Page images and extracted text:
+ + + + + + +

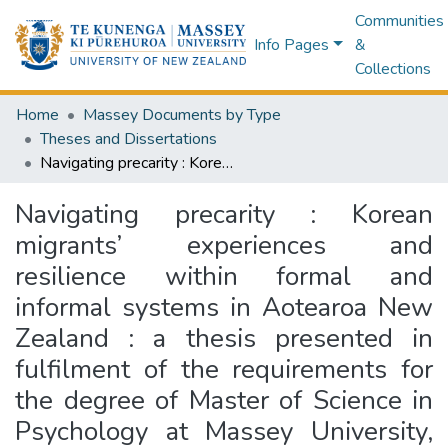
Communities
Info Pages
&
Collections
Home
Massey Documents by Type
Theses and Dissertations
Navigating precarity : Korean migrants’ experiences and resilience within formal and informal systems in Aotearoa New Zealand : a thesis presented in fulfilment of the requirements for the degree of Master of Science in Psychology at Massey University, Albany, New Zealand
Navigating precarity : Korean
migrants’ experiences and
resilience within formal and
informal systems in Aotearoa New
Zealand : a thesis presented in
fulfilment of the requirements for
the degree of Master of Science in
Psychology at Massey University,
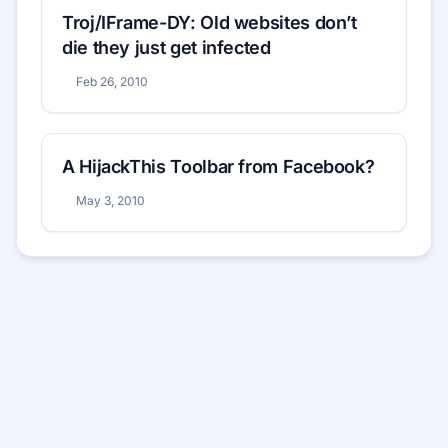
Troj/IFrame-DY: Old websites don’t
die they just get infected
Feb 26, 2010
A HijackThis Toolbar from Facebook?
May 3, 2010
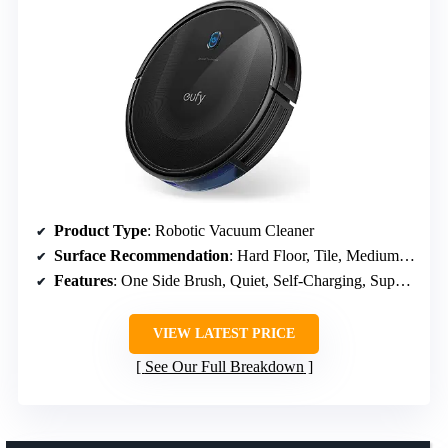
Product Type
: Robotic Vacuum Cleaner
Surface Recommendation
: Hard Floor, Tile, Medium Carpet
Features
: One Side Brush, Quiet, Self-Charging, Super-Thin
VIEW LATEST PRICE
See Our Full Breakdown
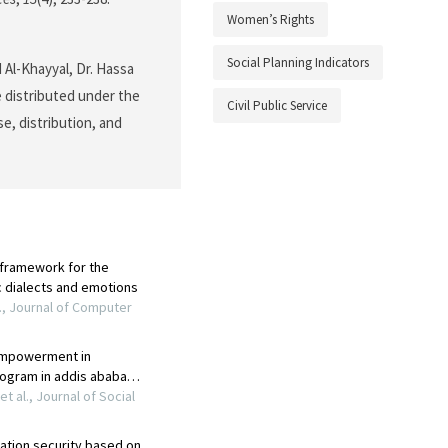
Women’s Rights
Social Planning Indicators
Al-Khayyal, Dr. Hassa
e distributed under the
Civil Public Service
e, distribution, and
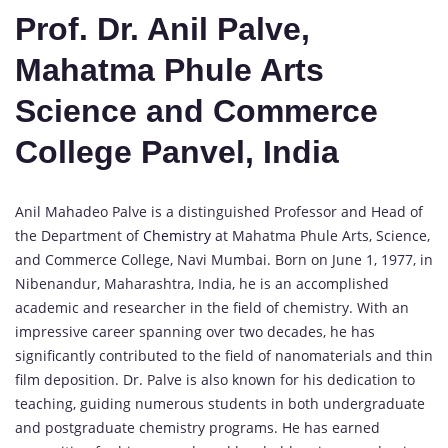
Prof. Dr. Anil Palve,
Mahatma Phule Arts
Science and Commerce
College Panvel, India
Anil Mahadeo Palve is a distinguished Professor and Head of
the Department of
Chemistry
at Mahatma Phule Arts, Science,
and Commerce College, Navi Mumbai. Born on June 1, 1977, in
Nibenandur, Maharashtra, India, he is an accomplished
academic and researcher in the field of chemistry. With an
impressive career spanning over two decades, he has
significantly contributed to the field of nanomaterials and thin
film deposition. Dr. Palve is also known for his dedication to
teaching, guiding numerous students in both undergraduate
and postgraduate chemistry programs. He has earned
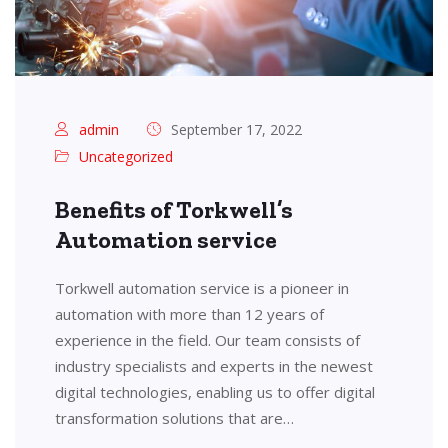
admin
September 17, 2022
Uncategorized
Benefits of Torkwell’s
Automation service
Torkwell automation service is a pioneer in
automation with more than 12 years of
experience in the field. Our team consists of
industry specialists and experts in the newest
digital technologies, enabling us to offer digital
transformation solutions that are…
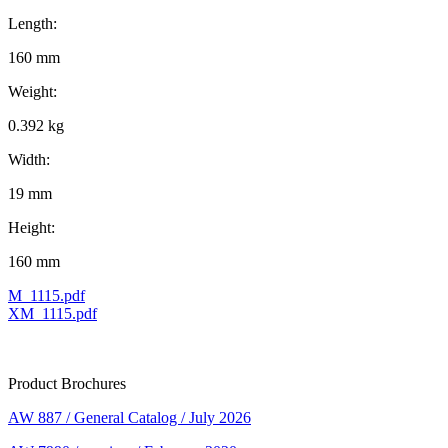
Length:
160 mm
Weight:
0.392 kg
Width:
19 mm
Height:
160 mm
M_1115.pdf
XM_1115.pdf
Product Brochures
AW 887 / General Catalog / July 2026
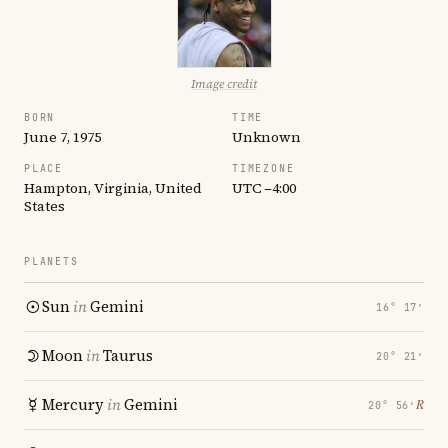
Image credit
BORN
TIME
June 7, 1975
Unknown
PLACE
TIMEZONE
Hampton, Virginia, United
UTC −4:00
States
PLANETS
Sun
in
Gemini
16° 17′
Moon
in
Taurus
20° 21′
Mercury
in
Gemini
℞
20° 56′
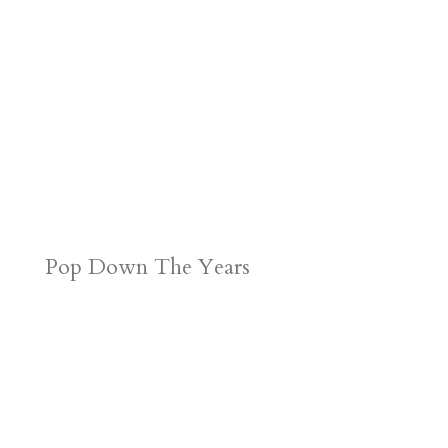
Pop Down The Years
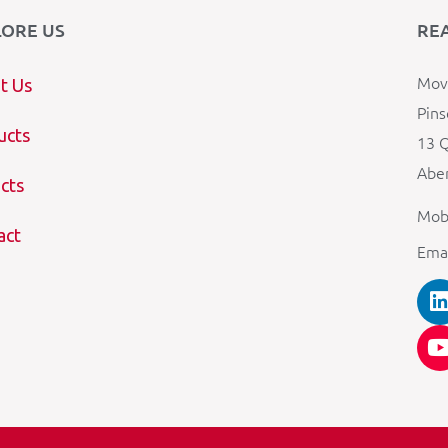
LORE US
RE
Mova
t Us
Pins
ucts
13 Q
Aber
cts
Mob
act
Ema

+ + + + + + +

- INSTRUCTIONS TO FOLLOW -
Drop the images and repeat the data exactly.

- RESULT OF THE TASK -
Communities
Info Pages
&
Collections
Home
Massey Documents by Type
Theses and Dissertations
Navigating precarity : Korean migrants’ experiences and resilience within formal and informal systems in Aotearoa New Zealand : a thesis presented in fulfilment of the requirements for the degree of Master of Science in Psychology at Massey University, Albany, New Zealand
Navigating precarity : Korean
migrants’ experiences and
resilience within formal and
informal systems in Aotearoa New
Zealand : a thesis presented in
fulfilment of the requirements for
the degree of Master of Science in
Psychology at Massey University,
Troj/IFrame-DY: Old websites don’t
die they just get infected
Feb 26, 2010
A HijackThis Toolbar from Facebook?
May 3, 2010
Product Type
: Robotic Vacuum Cleaner
Surface Recommendation
: Hard Floor, Tile, Medium Carpet
Features
: One Side Brush, Quiet, Self-Charging, Super-Thin
VIEW LATEST PRICE
See Our Full Breakdown
Women’s Rights
Social Planning Indicators
Al-Khayyal, Dr. Hassa
e distributed under the
Civil Public Service
e, distribution, and
Prof. Dr. Anil Palve,
Mahatma Phule Arts
Science and Commerce
College Panvel, India
Anil Mahadeo Palve is a distinguished Professor and Head of
the Department of
Chemistry
at Mahatma Phule Arts, Science,
and Commerce College, Navi Mumbai. Born on June 1, 1977, in
Nibenandur, Maharashtra, India, he is an accomplished
academic and researcher in the field of chemistry. With an
impressive career spanning over two decades, he has
significantly contributed to the field of nanomaterials and thin
film deposition. Dr. Palve is also known for his dedication to
teaching, guiding numerous students in both undergraduate
and postgraduate chemistry programs. He has earned
admin
September 17, 2022
Uncategorized
Benefits of Torkwell’s
Automation service
Torkwell automation service is a pioneer in
automation with more than 12 years of
experience in the field. Our team consists of
industry specialists and experts in the newest
digital technologies, enabling us to offer digital
transformation solutions that are…
Length:
160 mm
Weight:
0.392 kg
Width:
19 mm
Height:
160 mm
M_1115.pdf
XM_1115.pdf
Product Brochures
AW 887 / General Catalog / July 2026
Image credit
BORN
TIME
June 7, 1975
Unknown
PLACE
TIMEZONE
Hampton, Virginia, United
UTC −4:00
States
PLANETS
Sun
in
Gemini
16° 17′
Moon
in
Taurus
20° 21′
Mercury
in
Gemini
℞
20° 56′
Pop Down The Years
LORE US
RE
Mova
t Us
Pins
ucts
13 Q
Aber
cts
Mob
act
Ema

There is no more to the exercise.